Idąc dalej, The Witches of Eastwick.
Jaki to jest cudowny film! Kicz, brawura, zabawa, obsada pierwszej klasy, dziwna fabuła kojarząca się z horrorem klasy C, ale też z czymś fantastycznym, wyobraźnia Updike'a zadziałała.
I oczywiście "Nessun Dorma" Pucciniego. Aria operowa będąca jedną z tych najbardziej znanych, ale jest przyczyna. Mocne wykonania i mocny tekst, "all'alba vincerò! Vincerò! Vincerò!" ("o świcie wygram! Wygram! Wygram!"). Znana melodia, znane wykonania, ale jeśli Pavarotti coś zaśpiewał, nie może być nieznane. Chociaż osobiście bym się kłóciła nad sławnym wykonaniem Pavarottiego, mnie Franco Corelli bardziej pasuje, mimo że brak mu pewnej lekkości.
Ale wracając do filmu. Trzy piękne, opętane niewiasty (Cher, Pfeiffer, Sarandon), ich Diabeł, Nicholson, i jego zastanawiający lokaj, Fidel. Oczywiście, jak mógłby Nicholson nie grać Diabła? Jest równie dobrym Diabłem, jak był Jokerem, Jackiem Torrancem i Jessupem z "Ludzi honoru". Jest straszny, jest groteskowy, jest zabawny, ale niezmiennie przerażający. I pięknie.

Trochę oszukując filmem czwartym, skieruję Was do wpisu na temat Moonstruck w reżyserii Normana Jewisona, też z 1987 roku. Młody, niekarykaturalny Nicolas Cage i świetny drugi plan. Urocza, prosta historia romansu i dopracowanie szczegółów, dopracowanie kolejnych planów, a przy tym wdzięk. Dlaczego tak mało ludzi zna ten film?

Kończąc wywód, Der Himmel über Berlin Wima Wendersa. Film, który znacie w zgwałconej wersji melodramatu z Hollywood jako "Miasto Aniołów".
Film Wendersa nie przypomina Hollywood, jest charakterystycznym kinem europejskim, które nie do końca wygodnie się ogląda. Może się dłuży, może szarżuje poetyckimi monologami, może wymaga koncentracji.
"Niebo nad Berlinem" to piękny film, tylko trudno go bez zniecierpliwienia obejrzeć. Upadłe anioły, nieupadłe anioły, życie powojennego Berlina i akrobatka z cyrku. Mnie zawsze urzekał ten cyrk i owa akrobatka.
A wisienką na torcie może być Peter Falk, którego znacie jako komisarza Columbo, też dostaje swój monolog i idzie mu pięknie. Monolog akrobatki jest cięższy do przełknięcia, jednak trzeba uzbrajać się w cierpliwość.

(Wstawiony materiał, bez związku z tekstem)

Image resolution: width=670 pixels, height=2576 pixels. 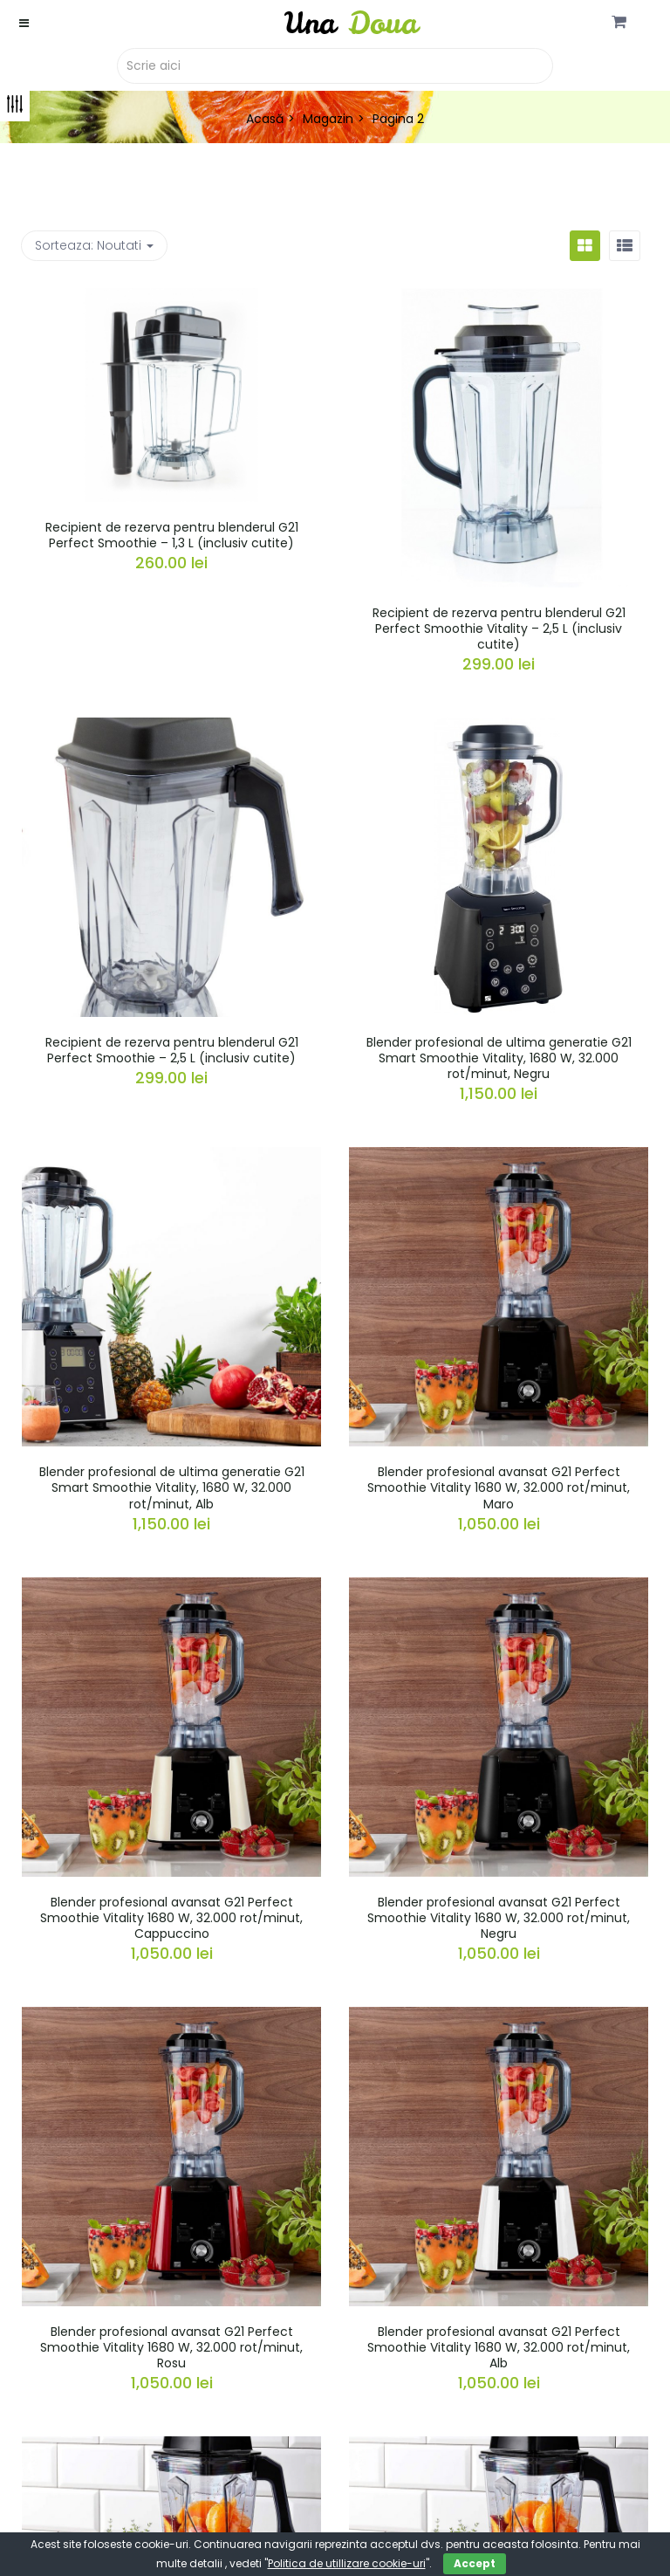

Dwa smętnie szare anioły z nieba nad Berlinem. Liritio potrafi wymienić wiele powodów, które zniechęcą Was do tego filmu, mnie też zniechęcają. Ale i tak oglądam czasem kolejny raz, jakaś magia nadal w "Niebie nad Berlinem" tkwi.

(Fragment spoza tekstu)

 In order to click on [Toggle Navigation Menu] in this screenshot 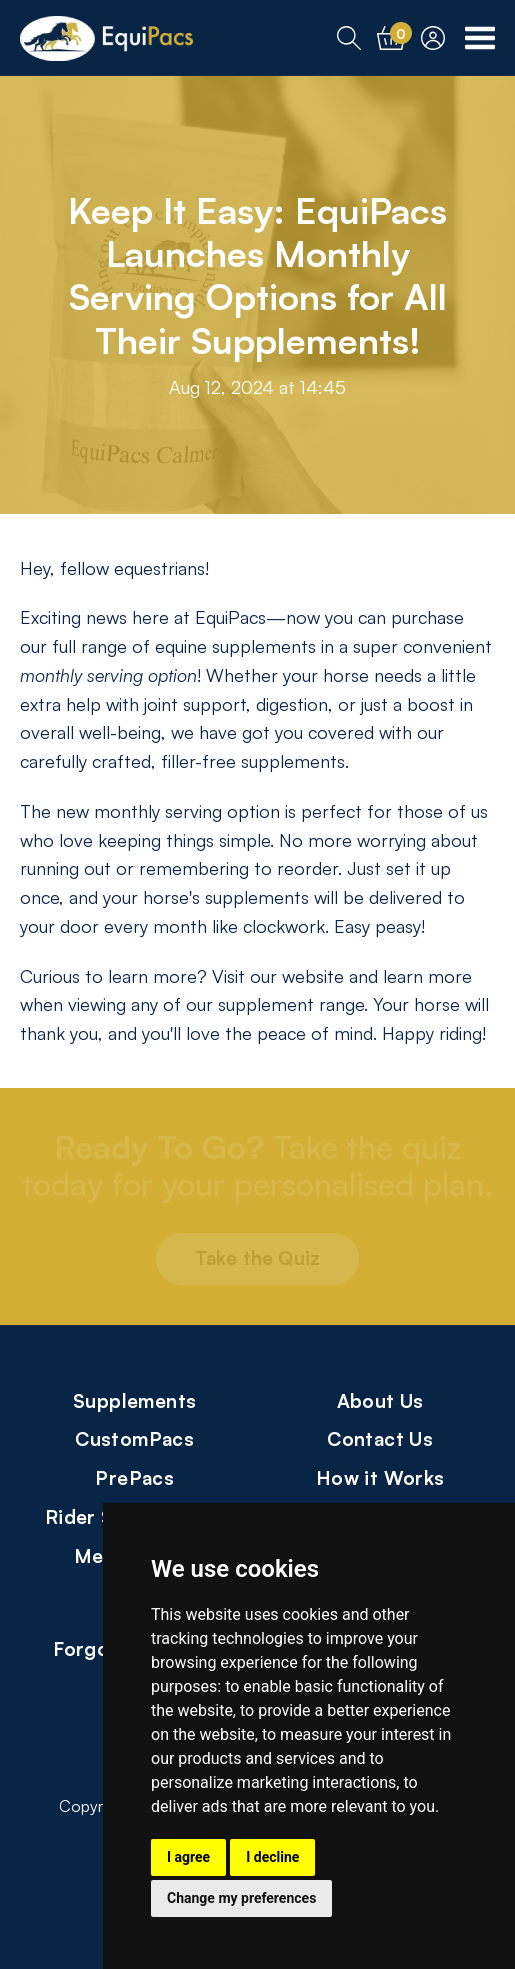 , I will do `click(480, 38)`.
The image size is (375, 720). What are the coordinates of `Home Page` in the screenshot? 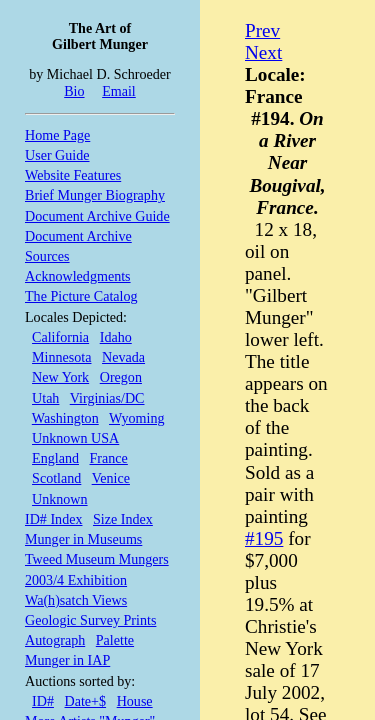 It's located at (57, 135).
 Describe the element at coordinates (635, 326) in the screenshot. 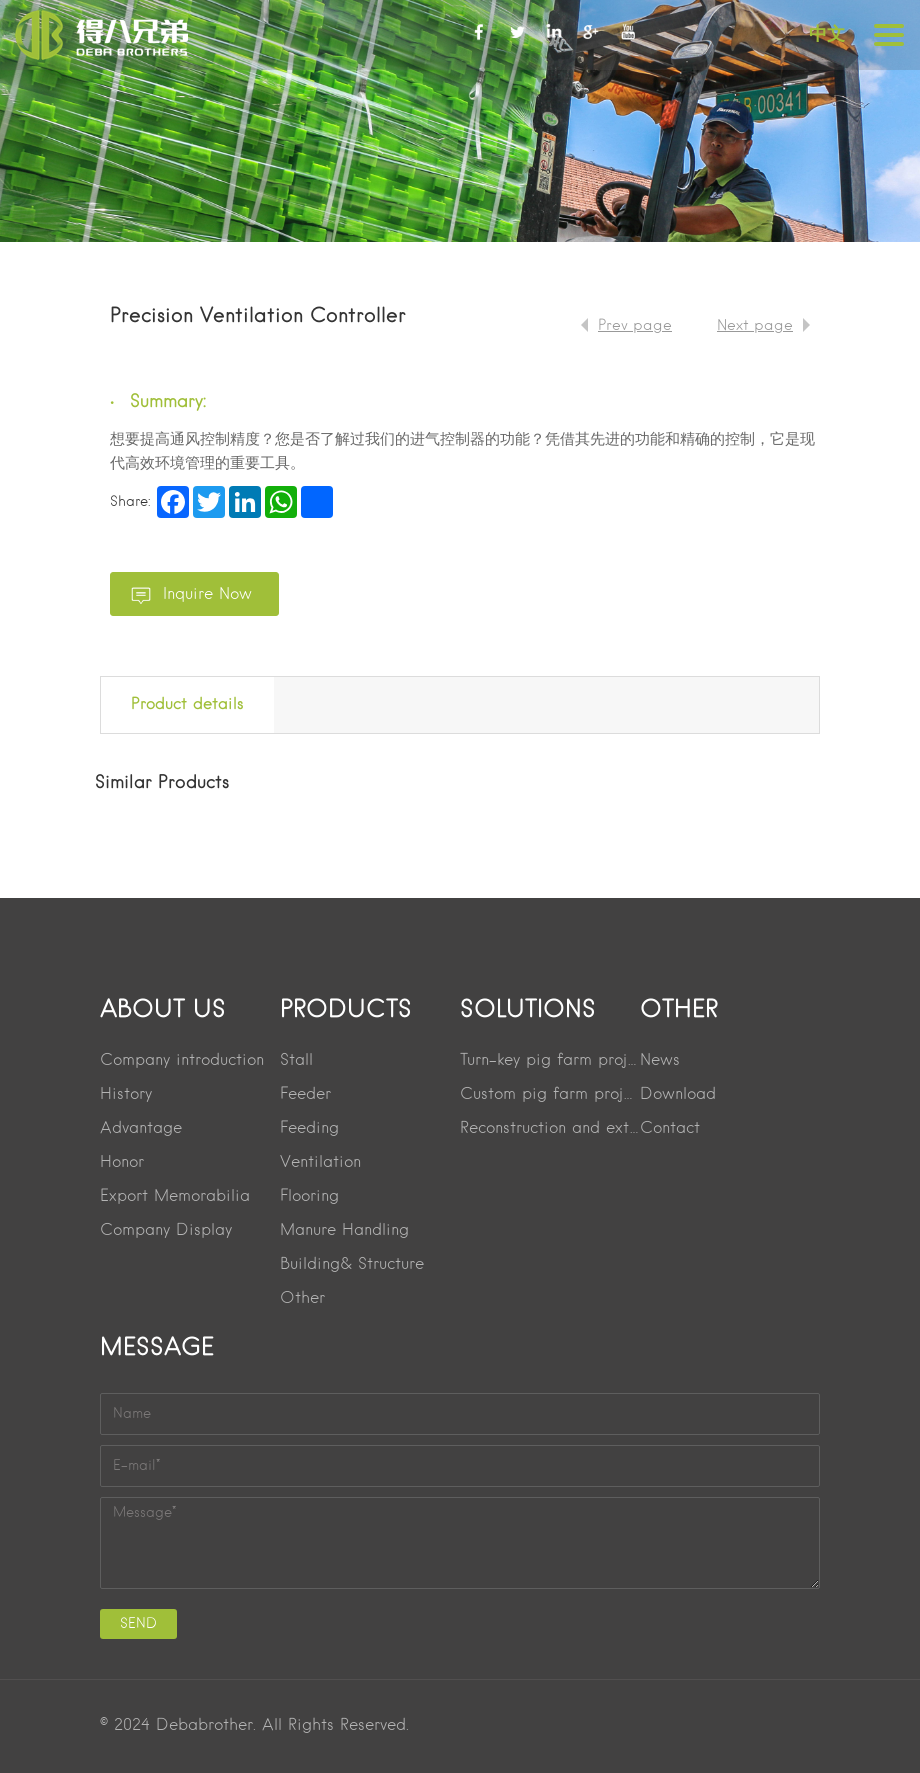 I see `Prev page` at that location.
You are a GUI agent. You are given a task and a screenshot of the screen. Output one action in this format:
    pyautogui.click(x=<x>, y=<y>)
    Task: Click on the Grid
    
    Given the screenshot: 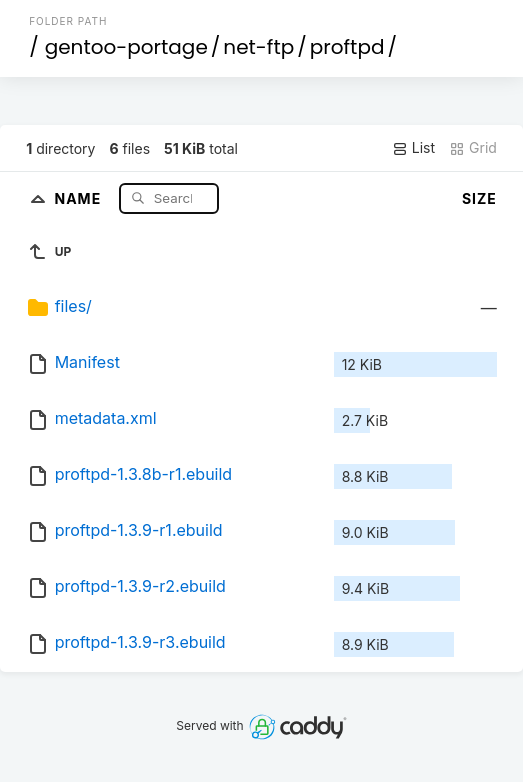 What is the action you would take?
    pyautogui.click(x=473, y=148)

Mariusz wymyślił sobie, że pięć filmów w moim wieku chce poznać, ma za swoje.
A teraz Liritio chce poznać pięć filmów Judith, Tamaryszka i Marigolden. Życzenie Liritio można zignorować (nieładnie), ewentualnie na temat wieku dowolnie kłamać dla własnej wygody wyboru i wedle uznania (niekoniecznie).